TASK DETAILS: Down to the last line, repeat the entries exactly and drop any image.

MATERIAL FOR THE TASK:
*** Begin section ***
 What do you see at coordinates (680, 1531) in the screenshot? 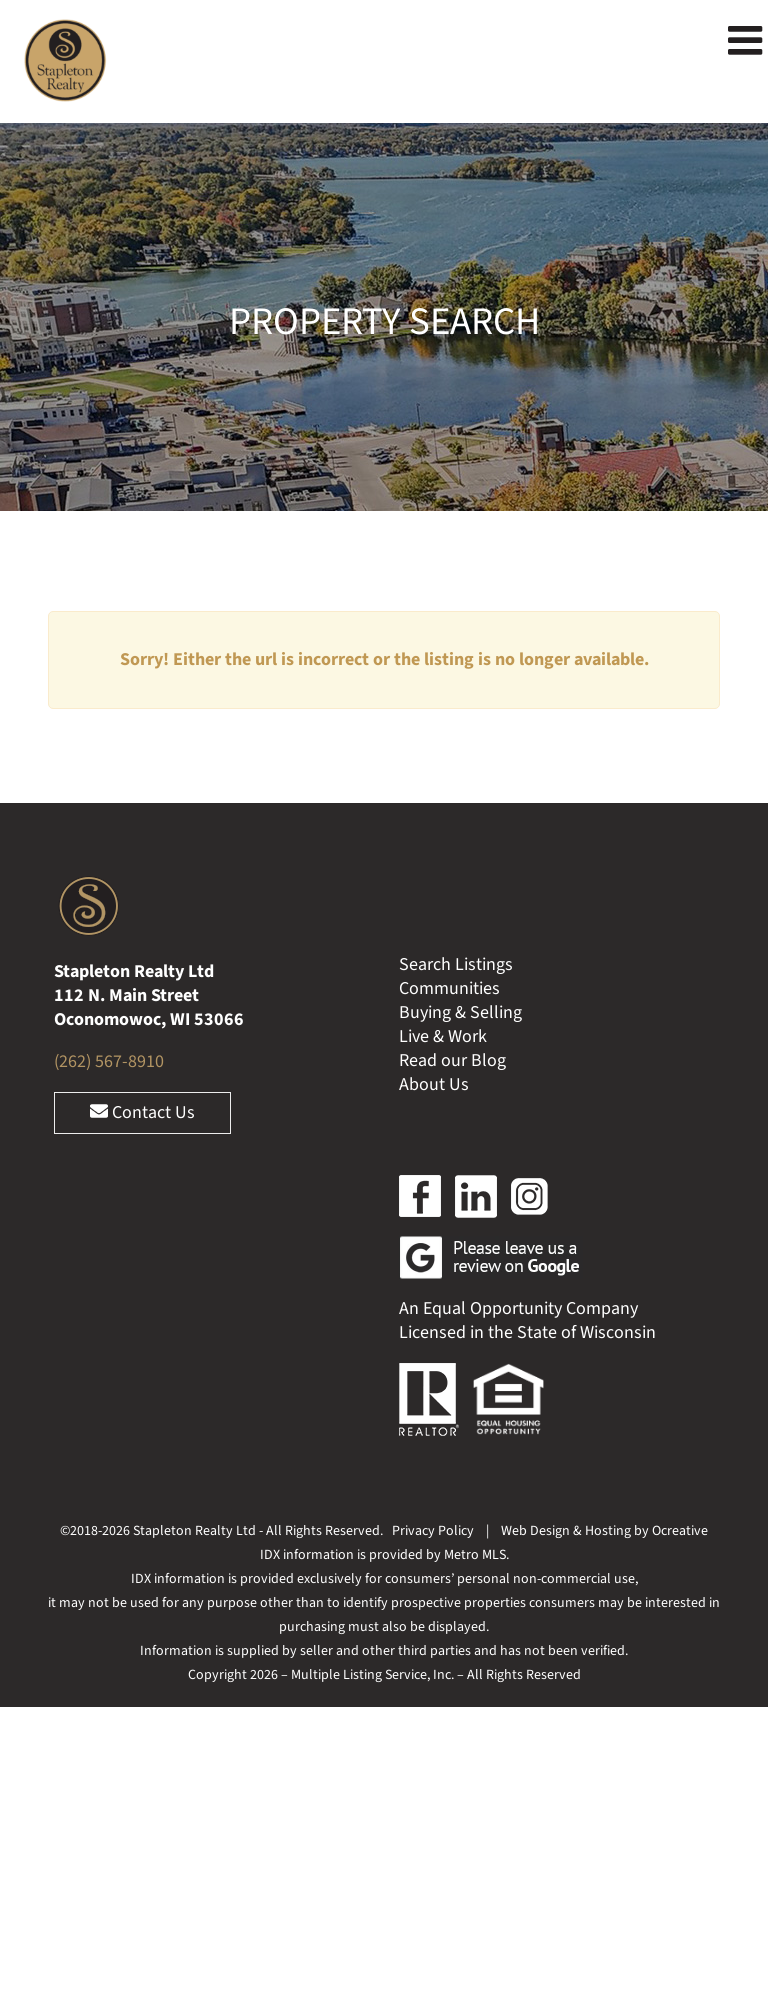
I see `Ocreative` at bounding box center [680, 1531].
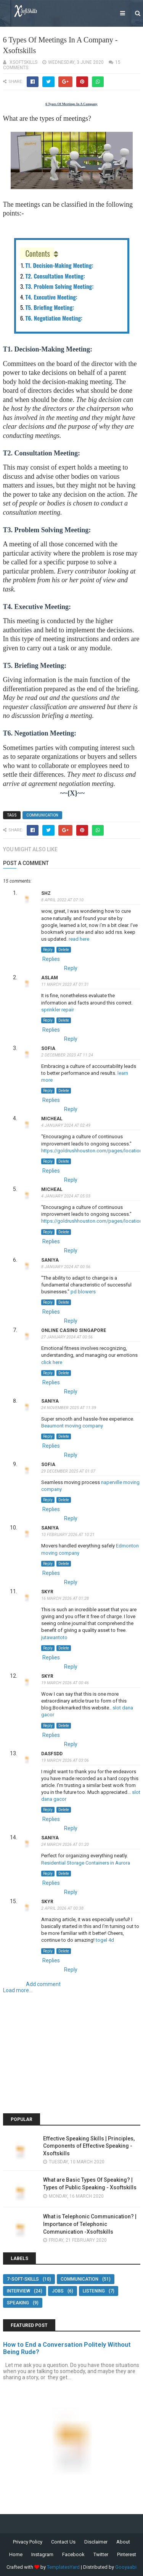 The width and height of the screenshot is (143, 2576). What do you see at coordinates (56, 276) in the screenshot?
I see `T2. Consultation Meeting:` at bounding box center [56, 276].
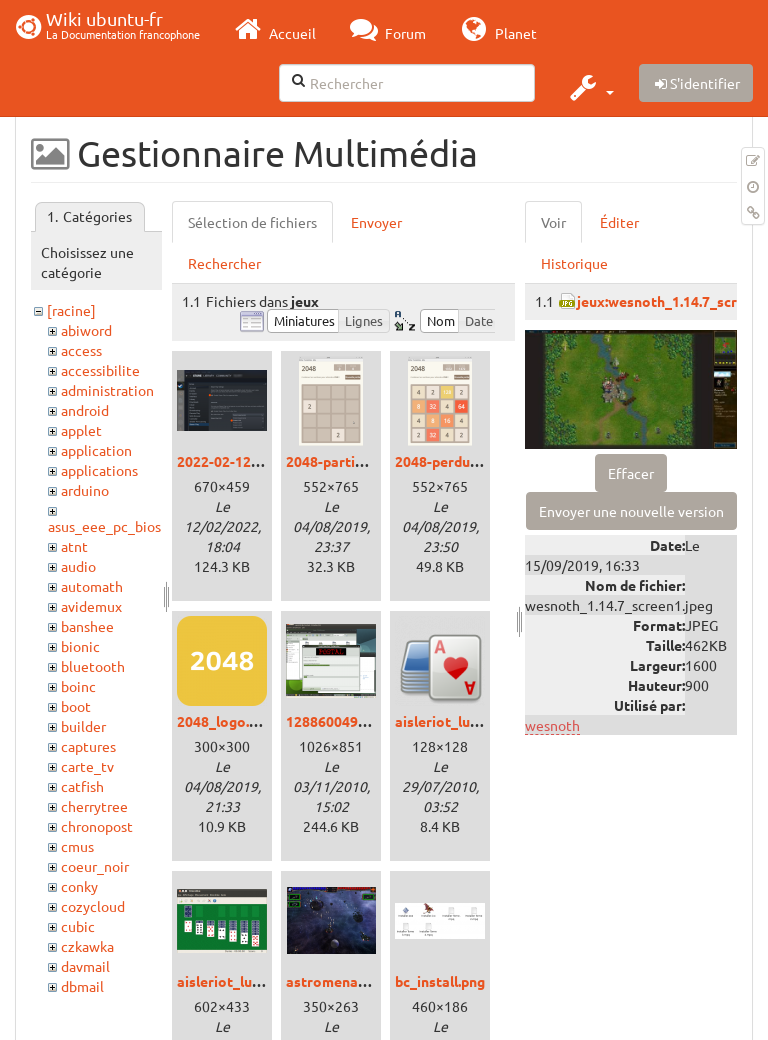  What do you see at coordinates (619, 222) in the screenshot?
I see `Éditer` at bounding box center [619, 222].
*** End section ***
WRITTEN SOLUTION:
 What do you see at coordinates (680, 1531) in the screenshot? 
I see `Ocreative` at bounding box center [680, 1531].
 The width and height of the screenshot is (143, 2576). What do you see at coordinates (56, 276) in the screenshot?
I see `T2. Consultation Meeting:` at bounding box center [56, 276].
  What do you see at coordinates (619, 222) in the screenshot?
I see `Éditer` at bounding box center [619, 222].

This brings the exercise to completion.